Kendine özgü bir içeriği ve biçimi olan, estetik değerini ve doku zenginliğini sözcüklerin çağrışımsal, yan ve simgesel anlamlarıyla, söz sanatları ve dil oyunlarıyla kazanan yazın metinlerinin çevirisi konusunda nesnel ölçütlerin olmadığını belirten bilim adamları, bu konuda görüş birliğine varmalarına rağmen, çeviri yöntemi konusunda değişik görüşler atmışlardır ortaya. Bu görüşlerden ve çeviri kuramlarından daha önceki bölümde bahsetmiştik. Günümüzde kabul gören yazın çevirisi anlayışına geçmeden önce bu konudaki gelişimsel aşamalardan söz etmek gerektir.

Çevirinin doğuşunu simgeleyen Babil söylencesi, dillerin birbirinden ayrılmasını ve ortak iletişim dilinin ortadan kaldırılmasını anlatmaktadır. Şöyle ki, daha önce tek bir dile sahip olan insanların, güçlerini temsil edecek gökyüzüne kadar uzanan bir kule yapma girişimleri, evrensel tek güç tarafından bir başkaldırı olarak algılanmış ve bunun sonuncunda ceza olarak ortak iletişim dilleri ortadan kaldırılmıştır. Böylece çeviri etkinliği, zorunlu bir eylem haline gelmiştir. Bu söylence, aslında gerçekliğinden çok, çeviri etkinliğinin insanın var oluşundan itibaren ele alınması gerekliliğinin altını çizmektedir (Kloepfer, 1967: 17, akt. Yücel, 2007: 13).
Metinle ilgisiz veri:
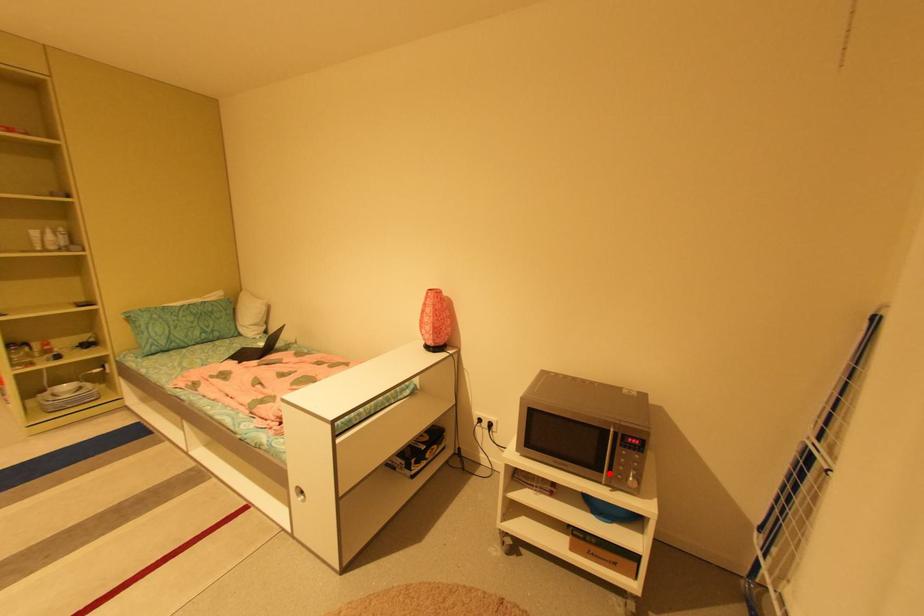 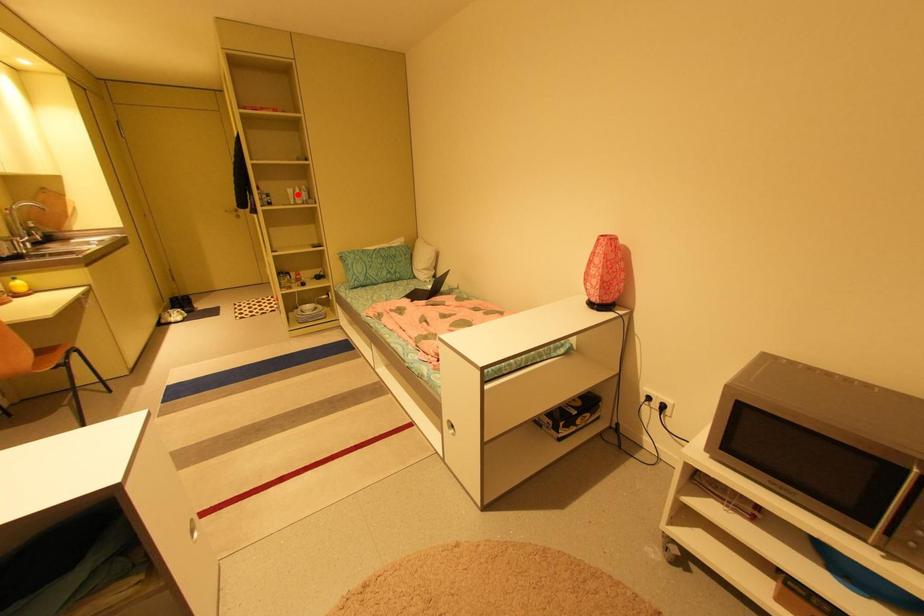 I am providing you with two images of the same scene from different viewpoints. A red point is marked on the first image and another point is marked on the second image. Do the highlighted points in image1 and image2 indicate the same real-world spot?

No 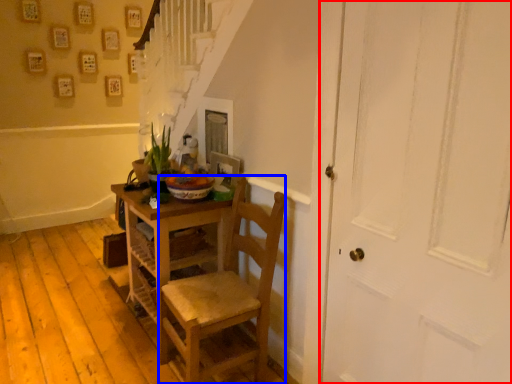 Question: Which point is further to the camera, door (highlighted by a red box) or chair (highlighted by a blue box)?

Choices:
 (A) door
 (B) chair

Answer: (B)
Babil söylencesi her ne kadar çeviri olgusunu insanın var oluşuna dayandırsa da, çeviri tarihini inceleyen çalışmalar, çeviri etkinliğinin düzenli olarak Romalılar döneminden başlayarak yapıldığını ortaya koymaktadır. Romalılar bu dönemde özellikle Yunan yazınından çeviri yapmış, çeviriler yoluyla kendi yazın dizgesini geliştirmeyi amaçlamıştır (Aksoy, 2002: 14). Antik Roma dönemindeki çeviri anlayışı, başlangıçta bugünden farklı olarak iletişimsel bir bağlamda değildir. Sözcüğü sözcüğüne (verbum de verbo) morfolojik düzlemde gerçekleştirilen çeviri etkinliği, doğruluk ve sadakat çerçevesinde algılandığından kaynak dile bağlılığı esas almaktadır. Daha sonra Romalılar, Yunan kültüründen etkilenerek bugünkü çeviri anlayışına yakın olarak çeviri etkinliğini başlatmışlardır. Büyük bir imparatorluk kuran Romalılar, Latine’nin Yunanca’ya oranla az gelişmesinin de etkisiyle çeviriden yaralanmışlardır. O

dönemdeki bilim ve felsefe dilinin Yunanca olmasının da bunda etkisi olmuştur. Romalıların faydacı dünya görüşü, çevirinin de serbest anlayışla o doğrultuda gerçekleştirilmesine yol açmıştır. Serbest çeviri anlayışının o dönemdeki en önemli temsilcisi Cicero’dur. Cicero, çevirinin ereğe yönelik işlevi olduğunu ileri sürerek, anlam aktarımını odak alan sensun de sensu söyleminin ortaya çıkmasına sebep olmuştur. Cicero’nun bu yaklaşımı çeviri olgusunun kuramsal çözümleme girişiminin ilk adımları kabul edilmektedir. Cicero bunun yanı sıra bir yapıtın düşünsel ve dilsel bir anlatımdan oluştuğunu ve çeviride kaynak metnin çıkış noktası olduğunu, dilsel yapıyı daha yukarı çekerek kaynak metnin Latince’nin dil ve biçem niteliklerine uyarlanmasının önemine dikkat çekmiştir. Sözü edilen gelişmeler, yazın çevirisi tekniklerinin de gelişmesinde etken olmuştur. Bu teknikler arasında, bir sözcüğün erek dile olduğu gibi aktarılması olan “ödünç alma”; farklı anlamlara gelebilen sözcüklerin metin içinde açıklanması olan “açımlama”; kaynak dilde kavramlaşmış ya da kalıplaşmış bir sözcüğü “doğrudan aktarma”; çeviriyi anlaşılır kılma adına metinde bulunmayan bir sözcüğü ya da bölümü “ekleme”; son olarak, herhangi bir nedenle çevirmenin gereksiz bulduğu bir bölümü ya da sözcüğü “çıkarma” biçiminde silmesi, yer almaktadır (Yücel, 2007: 27-29).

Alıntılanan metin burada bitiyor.